A pandemia global do COVID-19 (Coronavírus) provoca toda a sorte de disrupção, na medida em que ondas concêntricas de inexecução contratual forem se espraiando pelas várias e incontáveis cadeias de relacionamento humano, comercial ou empresarial.
Sob o império do direito, e este é o nosso foco de observação, a submissão das partes à avença (pacta sunt servanda = os pactos devem ser cumpridos) está agora sob a incidência de seu contraponto prático e acadêmico (rebus sic stantibus = estando assim as coisas).
O artigo 393 do Código Civil brasileiro cuida das hipóteses de força maior e caso fortuito para informar que o devedor não responde pelos prejuízos (deles) resultantes, exceto “se expressamente não se houver por eles responsabilizado.”
De toda sorte, não será por falta de amparo legal que os vitimados pelos efeitos da pandemia estarão à míngua e sem proteção.

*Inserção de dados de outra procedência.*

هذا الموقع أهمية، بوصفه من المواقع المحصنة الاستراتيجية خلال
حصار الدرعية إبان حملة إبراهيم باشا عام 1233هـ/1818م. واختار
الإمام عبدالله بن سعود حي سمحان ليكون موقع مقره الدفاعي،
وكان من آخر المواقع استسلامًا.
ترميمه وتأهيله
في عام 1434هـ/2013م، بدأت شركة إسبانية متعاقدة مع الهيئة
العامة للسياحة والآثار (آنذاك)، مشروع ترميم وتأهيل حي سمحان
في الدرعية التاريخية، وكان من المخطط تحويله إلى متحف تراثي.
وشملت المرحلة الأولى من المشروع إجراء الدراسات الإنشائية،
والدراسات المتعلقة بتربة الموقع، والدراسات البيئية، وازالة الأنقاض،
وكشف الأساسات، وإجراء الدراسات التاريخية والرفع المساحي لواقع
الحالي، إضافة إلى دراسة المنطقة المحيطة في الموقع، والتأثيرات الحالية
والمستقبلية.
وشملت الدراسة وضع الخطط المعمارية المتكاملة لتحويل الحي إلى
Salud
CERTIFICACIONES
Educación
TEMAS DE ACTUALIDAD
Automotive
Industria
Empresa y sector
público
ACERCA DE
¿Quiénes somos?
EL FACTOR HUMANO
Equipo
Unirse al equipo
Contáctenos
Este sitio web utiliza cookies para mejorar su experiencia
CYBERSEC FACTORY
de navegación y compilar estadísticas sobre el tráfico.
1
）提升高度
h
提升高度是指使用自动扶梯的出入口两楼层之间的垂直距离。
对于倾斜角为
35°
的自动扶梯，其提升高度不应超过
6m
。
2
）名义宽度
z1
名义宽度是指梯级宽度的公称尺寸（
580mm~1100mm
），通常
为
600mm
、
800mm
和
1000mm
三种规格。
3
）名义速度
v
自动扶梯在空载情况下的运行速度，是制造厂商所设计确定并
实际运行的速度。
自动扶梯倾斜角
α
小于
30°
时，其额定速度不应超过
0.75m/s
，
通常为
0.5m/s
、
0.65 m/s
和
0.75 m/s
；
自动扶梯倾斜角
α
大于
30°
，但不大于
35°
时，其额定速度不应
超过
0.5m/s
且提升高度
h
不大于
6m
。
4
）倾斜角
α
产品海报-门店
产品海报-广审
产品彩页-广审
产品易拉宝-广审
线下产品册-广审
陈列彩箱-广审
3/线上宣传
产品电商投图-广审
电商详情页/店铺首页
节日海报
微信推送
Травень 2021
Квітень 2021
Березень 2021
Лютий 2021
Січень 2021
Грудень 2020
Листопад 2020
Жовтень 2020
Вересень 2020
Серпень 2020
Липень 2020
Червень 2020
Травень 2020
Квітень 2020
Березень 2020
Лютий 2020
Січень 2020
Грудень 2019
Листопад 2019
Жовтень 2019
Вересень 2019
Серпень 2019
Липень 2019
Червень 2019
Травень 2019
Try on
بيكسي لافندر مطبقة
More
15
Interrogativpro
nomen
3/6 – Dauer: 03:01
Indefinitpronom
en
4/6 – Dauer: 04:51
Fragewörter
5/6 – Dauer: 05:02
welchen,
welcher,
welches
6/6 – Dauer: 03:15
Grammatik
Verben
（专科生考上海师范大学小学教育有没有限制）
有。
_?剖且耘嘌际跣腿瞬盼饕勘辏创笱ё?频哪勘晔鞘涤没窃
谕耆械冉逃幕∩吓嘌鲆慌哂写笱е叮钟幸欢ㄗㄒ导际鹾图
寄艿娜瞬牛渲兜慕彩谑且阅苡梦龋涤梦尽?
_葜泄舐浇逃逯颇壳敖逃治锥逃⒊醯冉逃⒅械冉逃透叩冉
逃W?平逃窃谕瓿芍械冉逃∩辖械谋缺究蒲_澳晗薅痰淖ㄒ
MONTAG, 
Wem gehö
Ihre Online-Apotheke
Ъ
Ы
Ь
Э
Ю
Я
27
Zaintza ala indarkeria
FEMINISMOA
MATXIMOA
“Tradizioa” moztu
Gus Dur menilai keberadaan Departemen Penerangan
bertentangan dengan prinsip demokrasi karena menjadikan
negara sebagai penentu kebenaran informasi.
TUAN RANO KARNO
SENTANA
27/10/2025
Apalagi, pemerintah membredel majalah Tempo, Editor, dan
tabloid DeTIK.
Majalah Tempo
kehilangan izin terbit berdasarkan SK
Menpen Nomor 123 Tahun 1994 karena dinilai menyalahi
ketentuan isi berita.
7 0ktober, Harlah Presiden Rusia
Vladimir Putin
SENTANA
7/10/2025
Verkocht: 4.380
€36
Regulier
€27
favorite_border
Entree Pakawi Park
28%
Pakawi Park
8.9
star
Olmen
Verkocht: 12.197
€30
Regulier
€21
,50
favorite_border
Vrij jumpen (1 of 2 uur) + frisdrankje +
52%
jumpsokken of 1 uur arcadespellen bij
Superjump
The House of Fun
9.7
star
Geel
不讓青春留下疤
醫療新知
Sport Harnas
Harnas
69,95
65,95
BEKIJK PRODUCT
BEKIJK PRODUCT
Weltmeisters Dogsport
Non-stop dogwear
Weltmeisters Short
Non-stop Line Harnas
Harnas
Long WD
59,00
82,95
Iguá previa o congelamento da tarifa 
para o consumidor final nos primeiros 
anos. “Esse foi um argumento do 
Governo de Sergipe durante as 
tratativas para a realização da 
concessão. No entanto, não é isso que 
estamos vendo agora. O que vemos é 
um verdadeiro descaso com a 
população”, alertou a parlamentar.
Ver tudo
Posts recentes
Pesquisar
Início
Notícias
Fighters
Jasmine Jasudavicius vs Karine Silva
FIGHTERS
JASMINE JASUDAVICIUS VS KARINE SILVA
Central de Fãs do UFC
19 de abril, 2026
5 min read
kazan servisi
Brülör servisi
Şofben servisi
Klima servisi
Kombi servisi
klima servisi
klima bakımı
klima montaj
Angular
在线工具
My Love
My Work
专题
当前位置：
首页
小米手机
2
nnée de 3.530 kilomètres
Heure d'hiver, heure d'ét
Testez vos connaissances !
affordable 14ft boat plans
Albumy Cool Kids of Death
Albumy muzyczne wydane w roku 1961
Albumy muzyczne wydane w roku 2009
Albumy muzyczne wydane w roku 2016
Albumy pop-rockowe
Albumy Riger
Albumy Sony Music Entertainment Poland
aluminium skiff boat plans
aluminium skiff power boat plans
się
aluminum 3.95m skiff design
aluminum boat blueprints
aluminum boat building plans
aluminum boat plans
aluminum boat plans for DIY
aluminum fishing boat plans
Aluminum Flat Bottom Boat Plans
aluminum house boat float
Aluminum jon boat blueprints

Seja um ou outro o motivo (legal e teleológico) para justificar o descumprimento de determinada obrigação, com o propósito imediato de escusar o devedor pela falta, exonerando-o de penalidades, multas e do dever de indenizar, encontramo-nos às portas de um período complexo e delicado de apuração, contabilização, alocação ou divisão de prejuízos (onde e como couber) – em sede de renegociações, ancoradas no princípio da boa-fé objetiva, em amplo espectro, a fim de (I) mitigar ou evitar perdas efetivas, (II) quando possível, preservar o vínculo jurídico-obrigacional, ou (III) cuidar de sua terminação, do modo menos traumático.
E, mais importante que tudo isso, desde agora e especialmente no pós-pandemia, já é tempo para se pensar no saneamento dos relacionamentos pessoais, comerciais e empresariais visando a reconstrução e/ou à consolidação de vínculos contratuais.
Por óbvio, à vista da inexistência de nexo causal bem demonstrado, não será possível, nem razoável, invocar a pandemia para se furtar ao cumprimento de obrigação. Ou seja, a incapacidade de adimplemento, dos pontos de vista subjetivo e objetivo, somente poderá ser alegada se a mesma for, ao menos indiretamente, decorrente dos efeitos do surto epidêmico do COVID-19.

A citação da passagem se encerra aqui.